● WHAT IS NEEDED: Before you reproduce the entries that follow, strip out any image they contain and keep the rest exact.

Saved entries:
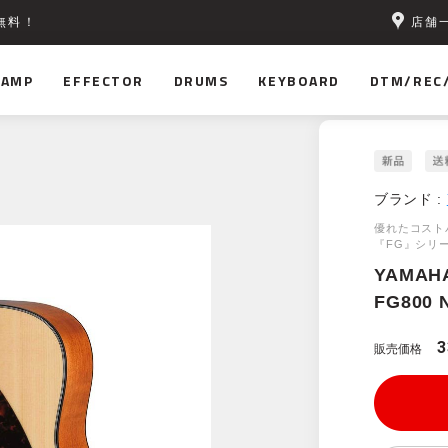
店舗
無料！
AMP
EFFECTOR
DRUMS
KEYBOARD
DTM/REC
ブランド :
優れたコスト
『FG』シリ
YAMAH
FG800 
3
販売価格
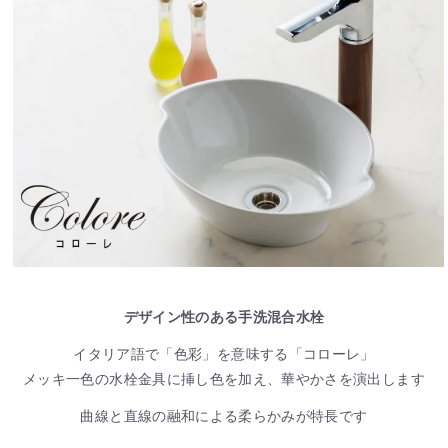
デザイン性のある手洗混合水栓
イタリア語で「色彩」を意味する「コローレ」
メッキ一色の水栓金具に挿し色を加え、華やかさを演出します
曲線と直線の融和による柔らかみが特長です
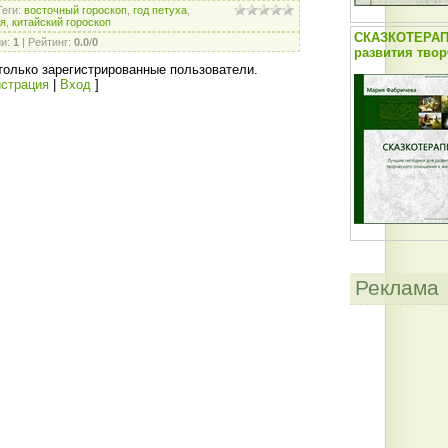
Теги
:
восточный гороскоп
,
год петуха
,
ия
,
китайский гороскоп
СКАЗКОТЕРАП
ии
:
1
|
Рейтинг
:
0.0
/
0
развития твор
только зарегистрированные пользователи.
истрация
|
Вход
]
Реклама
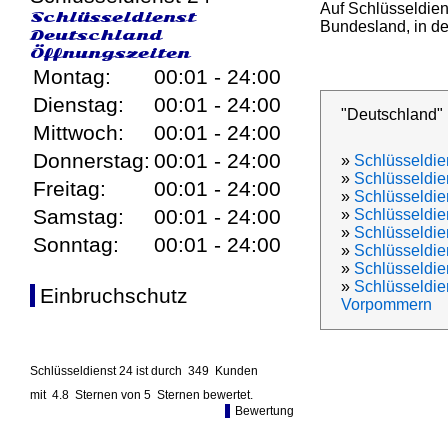
Auf Schlüsseldien
Schlüsseldienst
Bundesland, in den
Deutschland
Öffnungszeiten
Montag:
00:01 - 24:00
Dienstag:
00:01 - 24:00
"Deutschland"
Mittwoch:
00:01 - 24:00
Donnerstag:
00:01 - 24:00
»
Schlüsseldie
»
Schlüsseldie
Freitag:
00:01 - 24:00
»
Schlüsseldien
Samstag:
00:01 - 24:00
»
Schlüsseldie
»
Schlüsseldi
Sonntag:
00:01 - 24:00
»
Schlüsseldi
»
Schlüsseldie
»
Schlüsseldie
Einbruchschutz
Vorpommern
Schlüsseldienst 24 ist durch
349
Kunden
mit
4.8
Sternen von
5
Sternen bewertet.
Bewertung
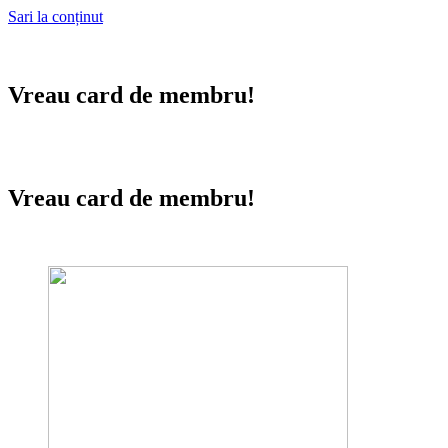
Sari la conținut
Vreau card de membru!
Vreau card de membru!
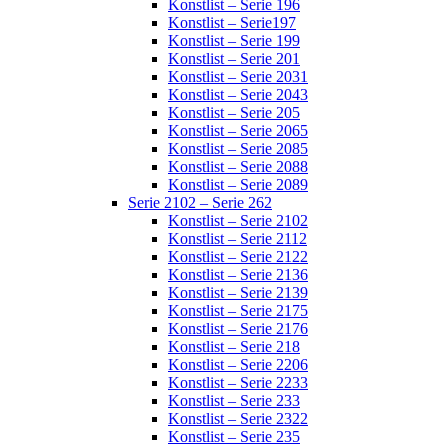
Konstlist – Serie 196
Konstlist – Serie197
Konstlist – Serie 199
Konstlist – Serie 201
Konstlist – Serie 2031
Konstlist – Serie 2043
Konstlist – Serie 205
Konstlist – Serie 2065
Konstlist – Serie 2085
Konstlist – Serie 2088
Konstlist – Serie 2089
Serie 2102 – Serie 262
Konstlist – Serie 2102
Konstlist – Serie 2112
Konstlist – Serie 2122
Konstlist – Serie 2136
Konstlist – Serie 2139
Konstlist – Serie 2175
Konstlist – Serie 2176
Konstlist – Serie 218
Konstlist – Serie 2206
Konstlist – Serie 2233
Konstlist – Serie 233
Konstlist – Serie 2322
Konstlist – Serie 235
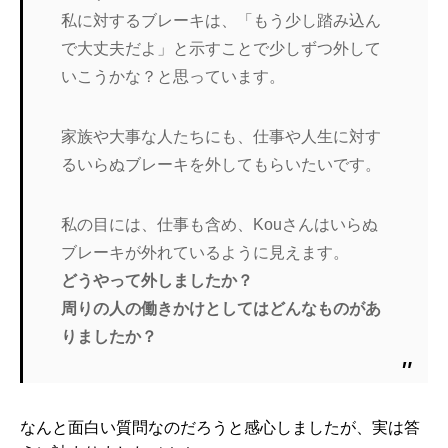
私に対するブレーキは、「もう少し踏み込ん
で大丈夫だよ」と示すことで少しずつ外して
いこうかな？と思っています。
家族や大事な人たちにも、仕事や人生に対す
るいらぬブレーキを外してもらいたいです。
私の目には、仕事も含め、Kouさんはいらぬ
ブレーキが外れているように見えます。
どうやって外しましたか？
周りの人の働きかけとしてはどんなものがあ
りましたか？
なんと面白い質問なのだろうと感心しましたが、実は答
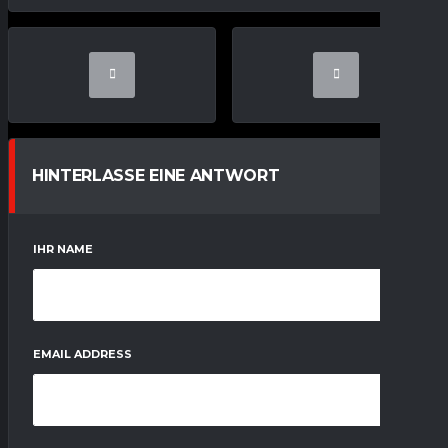
HINTERLASSE EINE ANTWORT
IHR NAME
EMAIL ADDRESS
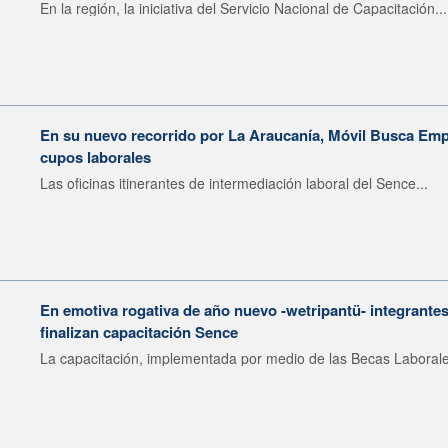
En la región, la iniciativa del Servicio Nacional de Capacitación...
En su nuevo recorrido por La Araucanía, Móvil Busca Emp
cupos laborales
Las oficinas itinerantes de intermediación laboral del Sence...
En emotiva rogativa de año nuevo -wetripantü- integrante
finalizan capacitación Sence
La capacitación, implementada por medio de las Becas Laborale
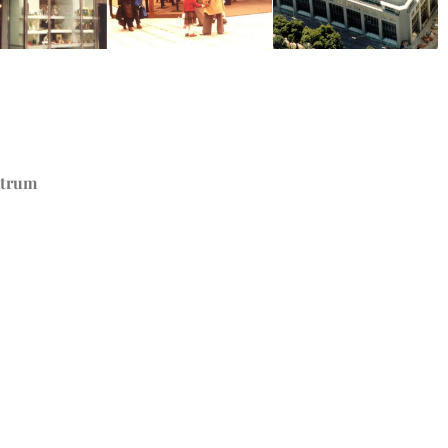
ktrum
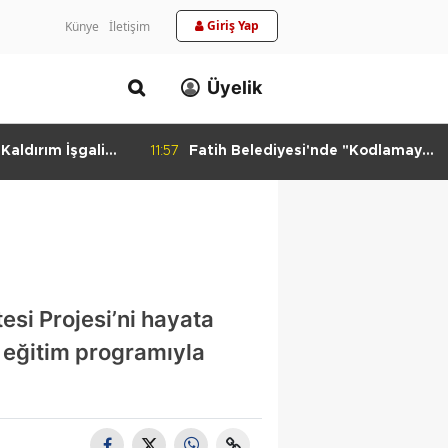
Giriş Yap
Künye
İletişim
Üyelik
aldırım İşgali
11:57
Fatih Belediyesi'nde "Kodlamaya
Yolculuk" Atölyesi
tesi Projesi’ni hayata
n eğitim programıyla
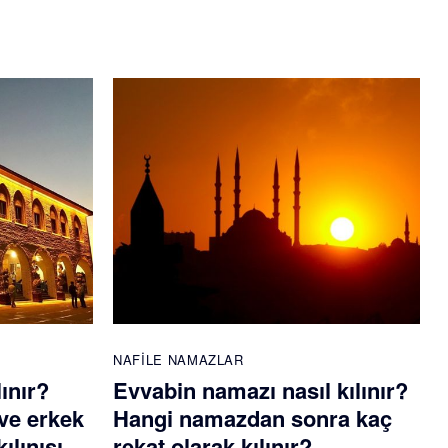
NAFILE NAMAZLAR
lınır?
Evvabin namazı nasıl kılınır?
ve erkek
Hangi namazdan sonra kaç
ılınışı
rekat olarak kılınır?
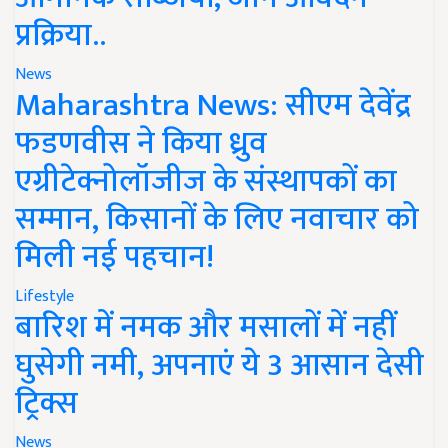
प्रक्रिया..
News
Maharashtra News: सीएम देवेंद्र
फडणवीस ने किया ध्रुव
एग्रीटेक्नोलॉजीज के संस्थापकों का
सम्मान, किसानों के लिए नवाचार को
मिली नई पहचान!
Lifestyle
बारिश में नमक और मसालों में नहीं
घुसेगी नमी, अपनाएं ये 3 आसान देसी
ट्रिक्स
News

● EXERCISE OUTPUT:
店舗
無料！
AMP
EFFECTOR
DRUMS
KEYBOARD
DTM/REC
ブランド :
優れたコスト
『FG』シリ
YAMAH
FG800 
3
販売価格
デザイン性のある手洗混合水栓
イタリア語で「色彩」を意味する「コローレ」
メッキ一色の水栓金具に挿し色を加え、華やかさを演出します
曲線と直線の融和による柔らかみが特長です
Теги
:
восточный гороскоп
,
год петуха
,
ия
,
китайский гороскоп
СКАЗКОТЕРАП
ии
:
1
|
Рейтинг
:
0.0
/
0
развития твор
только зарегистрированные пользователи.
истрация
|
Вход
]
Реклама
Auf Schlüsseldien
Schlüsseldienst
Bundesland, in den
Deutschland
Öffnungszeiten
Montag:
00:01 - 24:00
Dienstag:
00:01 - 24:00
"Deutschland"
Mittwoch:
00:01 - 24:00
Donnerstag:
00:01 - 24:00
»
Schlüsseldie
»
Schlüsseldie
Freitag:
00:01 - 24:00
»
Schlüsseldien
Samstag:
00:01 - 24:00
»
Schlüsseldie
»
Schlüsseldi
Sonntag:
00:01 - 24:00
»
Schlüsseldi
»
Schlüsseldie
»
Schlüsseldie
Einbruchschutz
Vorpommern
Schlüsseldienst 24 ist durch
349
Kunden
mit
4.8
Sternen von
5
Sternen bewertet.
Bewertung
Sari la conținut
Vreau card de membru!
Vreau card de membru!
Konstlist – Serie 196
Konstlist – Serie197
Konstlist – Serie 199
Konstlist – Serie 201
Konstlist – Serie 2031
Konstlist – Serie 2043
Konstlist – Serie 205
Konstlist – Serie 2065
Konstlist – Serie 2085
Konstlist – Serie 2088
Konstlist – Serie 2089
Serie 2102 – Serie 262
Konstlist – Serie 2102
Konstlist – Serie 2112
Konstlist – Serie 2122
Konstlist – Serie 2136
Konstlist – Serie 2139
Konstlist – Serie 2175
Konstlist – Serie 2176
Konstlist – Serie 218
Konstlist – Serie 2206
Konstlist – Serie 2233
Konstlist – Serie 233
Konstlist – Serie 2322
Konstlist – Serie 235
私に対するブレーキは、「もう少し踏み込ん
で大丈夫だよ」と示すことで少しずつ外して
いこうかな？と思っています。
家族や大事な人たちにも、仕事や人生に対す
るいらぬブレーキを外してもらいたいです。
私の目には、仕事も含め、Kouさんはいらぬ
ブレーキが外れているように見えます。
どうやって外しましたか？
周りの人の働きかけとしてはどんなものがあ
りましたか？
なんと面白い質問なのだろうと感心しましたが、実は答
HINTERLASSE EINE ANTWORT
IHR NAME
EMAIL ADDRESS
En la región, la iniciativa del Servicio Nacional de Capacitación...
En su nuevo recorrido por La Araucanía, Móvil Busca Emp
cupos laborales
Las oficinas itinerantes de intermediación laboral del Sence...
En emotiva rogativa de año nuevo -wetripantü- integrante
finalizan capacitación Sence
La capacitación, implementada por medio de las Becas Laborale
ktrum
Giriş Yap
Künye
İletişim
Üyelik
aldırım İşgali
11:57
Fatih Belediyesi'nde "Kodlamaya
Yolculuk" Atölyesi
tesi Projesi’ni hayata
n eğitim programıyla
NAFILE NAMAZLAR
lınır?
Evvabin namazı nasıl kılınır?
ve erkek
Hangi namazdan sonra kaç
ılınışı
rekat olarak kılınır?
प्रक्रिया..
News
Maharashtra News: सीएम देवेंद्र
फडणवीस ने किया ध्रुव
एग्रीटेक्नोलॉजीज के संस्थापकों का
सम्मान, किसानों के लिए नवाचार को
मिली नई पहचान!
Lifestyle
बारिश में नमक और मसालों में नहीं
घुसेगी नमी, अपनाएं ये 3 आसान देसी
ट्रिक्स
News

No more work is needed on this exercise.